### Records shown
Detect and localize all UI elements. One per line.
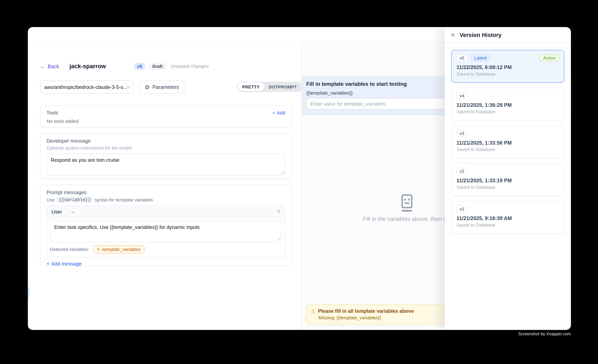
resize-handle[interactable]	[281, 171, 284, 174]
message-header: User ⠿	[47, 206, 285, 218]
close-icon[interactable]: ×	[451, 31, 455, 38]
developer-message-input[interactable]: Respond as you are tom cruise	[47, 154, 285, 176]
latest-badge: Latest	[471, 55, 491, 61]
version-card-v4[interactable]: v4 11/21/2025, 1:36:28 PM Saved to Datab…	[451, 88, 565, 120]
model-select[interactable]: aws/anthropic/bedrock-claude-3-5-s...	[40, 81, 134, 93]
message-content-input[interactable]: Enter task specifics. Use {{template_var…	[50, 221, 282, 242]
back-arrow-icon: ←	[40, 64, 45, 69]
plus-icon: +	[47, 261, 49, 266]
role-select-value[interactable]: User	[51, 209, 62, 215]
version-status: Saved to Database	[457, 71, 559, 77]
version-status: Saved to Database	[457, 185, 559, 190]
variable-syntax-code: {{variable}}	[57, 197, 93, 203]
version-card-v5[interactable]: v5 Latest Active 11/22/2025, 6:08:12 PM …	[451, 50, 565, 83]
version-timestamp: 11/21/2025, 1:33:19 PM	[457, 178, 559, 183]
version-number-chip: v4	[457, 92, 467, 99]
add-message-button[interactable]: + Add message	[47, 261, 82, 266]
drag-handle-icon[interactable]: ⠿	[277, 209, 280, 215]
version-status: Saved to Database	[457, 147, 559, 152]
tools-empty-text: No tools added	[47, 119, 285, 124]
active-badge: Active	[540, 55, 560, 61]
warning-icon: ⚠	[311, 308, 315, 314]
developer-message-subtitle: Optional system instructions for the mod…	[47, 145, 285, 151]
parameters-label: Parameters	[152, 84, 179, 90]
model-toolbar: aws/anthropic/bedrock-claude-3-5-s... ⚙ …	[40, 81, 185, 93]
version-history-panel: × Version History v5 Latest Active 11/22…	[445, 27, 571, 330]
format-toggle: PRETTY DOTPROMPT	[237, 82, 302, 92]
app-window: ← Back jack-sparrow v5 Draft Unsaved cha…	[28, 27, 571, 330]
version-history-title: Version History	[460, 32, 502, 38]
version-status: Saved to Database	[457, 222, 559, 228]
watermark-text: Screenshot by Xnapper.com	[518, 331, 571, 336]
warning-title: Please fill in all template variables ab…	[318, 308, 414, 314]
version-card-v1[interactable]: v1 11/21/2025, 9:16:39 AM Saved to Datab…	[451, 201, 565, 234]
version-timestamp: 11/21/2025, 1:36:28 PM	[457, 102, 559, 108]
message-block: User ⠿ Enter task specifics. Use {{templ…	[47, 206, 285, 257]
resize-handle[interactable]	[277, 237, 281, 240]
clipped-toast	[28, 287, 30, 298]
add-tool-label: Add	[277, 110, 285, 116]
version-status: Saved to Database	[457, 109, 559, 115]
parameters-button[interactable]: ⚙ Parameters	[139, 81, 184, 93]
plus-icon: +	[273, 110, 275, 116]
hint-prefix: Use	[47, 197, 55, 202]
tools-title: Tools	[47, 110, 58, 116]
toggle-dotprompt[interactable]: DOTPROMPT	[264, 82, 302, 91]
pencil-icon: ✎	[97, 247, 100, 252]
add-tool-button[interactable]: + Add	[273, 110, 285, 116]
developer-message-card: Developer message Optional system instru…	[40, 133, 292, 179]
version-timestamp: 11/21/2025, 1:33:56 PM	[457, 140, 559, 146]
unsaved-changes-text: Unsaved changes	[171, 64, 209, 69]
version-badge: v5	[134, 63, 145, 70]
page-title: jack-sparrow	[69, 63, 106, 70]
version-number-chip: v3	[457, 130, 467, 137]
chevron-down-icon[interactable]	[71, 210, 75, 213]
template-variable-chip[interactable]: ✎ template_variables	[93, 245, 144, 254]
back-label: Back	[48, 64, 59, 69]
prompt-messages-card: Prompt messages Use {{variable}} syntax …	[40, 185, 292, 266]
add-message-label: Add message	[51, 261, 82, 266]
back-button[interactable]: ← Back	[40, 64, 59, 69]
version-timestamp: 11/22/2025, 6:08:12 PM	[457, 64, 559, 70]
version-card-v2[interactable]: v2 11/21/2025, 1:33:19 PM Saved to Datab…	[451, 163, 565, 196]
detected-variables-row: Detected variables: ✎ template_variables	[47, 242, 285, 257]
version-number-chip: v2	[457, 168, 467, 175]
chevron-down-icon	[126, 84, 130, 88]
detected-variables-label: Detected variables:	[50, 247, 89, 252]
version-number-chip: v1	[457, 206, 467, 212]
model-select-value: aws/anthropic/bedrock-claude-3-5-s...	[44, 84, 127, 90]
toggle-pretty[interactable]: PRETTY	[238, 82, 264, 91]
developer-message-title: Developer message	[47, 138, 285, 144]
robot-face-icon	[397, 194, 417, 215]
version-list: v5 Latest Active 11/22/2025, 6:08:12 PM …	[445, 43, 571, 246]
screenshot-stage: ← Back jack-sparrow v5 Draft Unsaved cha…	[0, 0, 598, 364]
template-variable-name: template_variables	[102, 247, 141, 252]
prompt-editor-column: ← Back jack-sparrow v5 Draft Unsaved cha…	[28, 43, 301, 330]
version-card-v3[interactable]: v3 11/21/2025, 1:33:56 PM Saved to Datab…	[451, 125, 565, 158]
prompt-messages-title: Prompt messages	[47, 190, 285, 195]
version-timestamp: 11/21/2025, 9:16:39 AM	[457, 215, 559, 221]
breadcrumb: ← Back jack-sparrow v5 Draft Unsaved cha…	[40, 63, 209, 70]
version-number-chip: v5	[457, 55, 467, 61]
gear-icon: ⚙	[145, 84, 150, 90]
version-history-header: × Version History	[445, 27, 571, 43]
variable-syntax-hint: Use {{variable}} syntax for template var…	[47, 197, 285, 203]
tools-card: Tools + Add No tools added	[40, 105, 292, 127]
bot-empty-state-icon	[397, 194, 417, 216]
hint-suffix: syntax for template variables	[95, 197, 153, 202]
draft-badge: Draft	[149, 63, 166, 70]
==
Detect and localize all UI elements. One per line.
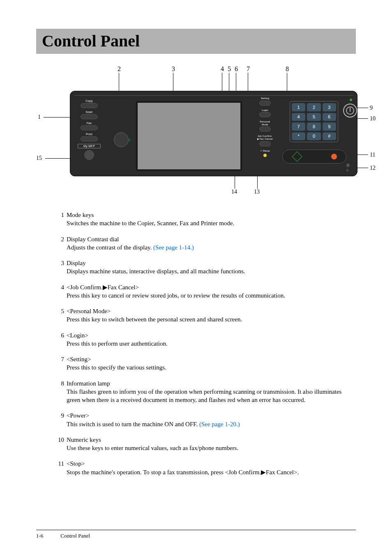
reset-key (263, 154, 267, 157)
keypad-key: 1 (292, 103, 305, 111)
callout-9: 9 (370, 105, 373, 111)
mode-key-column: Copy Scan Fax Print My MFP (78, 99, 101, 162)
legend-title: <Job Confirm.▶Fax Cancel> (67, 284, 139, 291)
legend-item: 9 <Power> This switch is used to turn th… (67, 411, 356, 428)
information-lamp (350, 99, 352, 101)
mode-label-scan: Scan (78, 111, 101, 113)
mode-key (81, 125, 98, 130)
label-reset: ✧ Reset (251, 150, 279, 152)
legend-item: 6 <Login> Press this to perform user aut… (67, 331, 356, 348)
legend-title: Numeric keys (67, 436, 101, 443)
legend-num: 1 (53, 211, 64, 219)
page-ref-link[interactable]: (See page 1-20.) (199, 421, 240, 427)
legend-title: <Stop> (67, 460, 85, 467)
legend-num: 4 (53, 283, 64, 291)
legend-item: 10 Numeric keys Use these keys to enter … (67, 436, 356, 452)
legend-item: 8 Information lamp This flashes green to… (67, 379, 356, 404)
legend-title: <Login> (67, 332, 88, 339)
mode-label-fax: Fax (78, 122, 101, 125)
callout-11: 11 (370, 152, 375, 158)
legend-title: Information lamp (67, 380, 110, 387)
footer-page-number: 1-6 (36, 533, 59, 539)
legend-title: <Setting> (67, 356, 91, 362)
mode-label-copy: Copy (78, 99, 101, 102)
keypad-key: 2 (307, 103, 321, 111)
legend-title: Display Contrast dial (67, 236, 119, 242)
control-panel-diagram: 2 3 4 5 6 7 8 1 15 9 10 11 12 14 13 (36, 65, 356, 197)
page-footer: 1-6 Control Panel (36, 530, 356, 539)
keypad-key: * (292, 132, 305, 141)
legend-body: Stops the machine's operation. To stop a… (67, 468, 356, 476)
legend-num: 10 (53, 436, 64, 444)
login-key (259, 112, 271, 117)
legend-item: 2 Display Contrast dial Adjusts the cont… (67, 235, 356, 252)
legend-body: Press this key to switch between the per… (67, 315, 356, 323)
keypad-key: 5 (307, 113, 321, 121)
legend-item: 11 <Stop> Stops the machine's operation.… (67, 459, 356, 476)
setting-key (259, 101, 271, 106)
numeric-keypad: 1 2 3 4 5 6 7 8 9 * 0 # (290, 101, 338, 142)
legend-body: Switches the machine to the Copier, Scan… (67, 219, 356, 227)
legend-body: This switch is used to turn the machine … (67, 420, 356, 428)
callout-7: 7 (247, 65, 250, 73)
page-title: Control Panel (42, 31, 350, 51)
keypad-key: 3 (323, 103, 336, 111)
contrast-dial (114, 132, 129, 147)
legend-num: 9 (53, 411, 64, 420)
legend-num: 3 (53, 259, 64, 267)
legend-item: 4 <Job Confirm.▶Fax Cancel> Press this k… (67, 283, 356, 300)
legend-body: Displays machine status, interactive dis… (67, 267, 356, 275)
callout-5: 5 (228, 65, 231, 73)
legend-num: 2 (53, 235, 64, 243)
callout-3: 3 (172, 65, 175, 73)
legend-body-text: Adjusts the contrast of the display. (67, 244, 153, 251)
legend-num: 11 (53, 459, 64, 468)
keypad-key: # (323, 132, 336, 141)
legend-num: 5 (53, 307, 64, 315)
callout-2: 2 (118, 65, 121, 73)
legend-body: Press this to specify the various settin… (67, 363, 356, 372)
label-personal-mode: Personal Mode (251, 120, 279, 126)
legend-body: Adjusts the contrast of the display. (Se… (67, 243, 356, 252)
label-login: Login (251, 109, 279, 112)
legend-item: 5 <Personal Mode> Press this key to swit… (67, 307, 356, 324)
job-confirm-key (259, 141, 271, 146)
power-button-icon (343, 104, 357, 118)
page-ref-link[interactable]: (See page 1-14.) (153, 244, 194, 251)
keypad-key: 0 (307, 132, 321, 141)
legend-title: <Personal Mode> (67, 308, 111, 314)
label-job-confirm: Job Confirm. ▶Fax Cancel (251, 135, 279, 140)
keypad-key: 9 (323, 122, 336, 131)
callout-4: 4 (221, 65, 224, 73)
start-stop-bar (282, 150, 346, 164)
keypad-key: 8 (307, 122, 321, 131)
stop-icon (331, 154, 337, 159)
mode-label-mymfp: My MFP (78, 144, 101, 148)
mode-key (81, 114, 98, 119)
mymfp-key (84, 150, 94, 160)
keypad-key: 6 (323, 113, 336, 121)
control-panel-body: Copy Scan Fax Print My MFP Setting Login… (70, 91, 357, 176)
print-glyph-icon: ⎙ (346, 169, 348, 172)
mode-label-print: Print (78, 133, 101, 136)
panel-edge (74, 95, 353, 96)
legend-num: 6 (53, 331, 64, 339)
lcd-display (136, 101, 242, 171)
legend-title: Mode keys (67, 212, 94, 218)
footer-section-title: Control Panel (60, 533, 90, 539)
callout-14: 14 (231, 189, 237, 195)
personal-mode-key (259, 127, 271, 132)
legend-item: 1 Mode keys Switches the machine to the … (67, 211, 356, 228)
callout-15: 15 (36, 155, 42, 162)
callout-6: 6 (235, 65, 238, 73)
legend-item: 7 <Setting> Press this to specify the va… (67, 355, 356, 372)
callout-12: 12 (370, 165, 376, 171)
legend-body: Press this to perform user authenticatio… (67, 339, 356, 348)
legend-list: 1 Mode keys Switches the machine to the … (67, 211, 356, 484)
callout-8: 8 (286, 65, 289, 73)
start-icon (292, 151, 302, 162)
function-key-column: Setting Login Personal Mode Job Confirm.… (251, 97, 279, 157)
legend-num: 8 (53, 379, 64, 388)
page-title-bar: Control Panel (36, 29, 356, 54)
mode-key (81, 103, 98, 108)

### Exercise brief
Every line above with the word "task" is to be copied out.

### Written answer
message-content-input[interactable]: Enter task specifics. Use {{template_var…	[50, 221, 282, 242]
message-block: User ⠿ Enter task specifics. Use {{templ…	[47, 206, 285, 257]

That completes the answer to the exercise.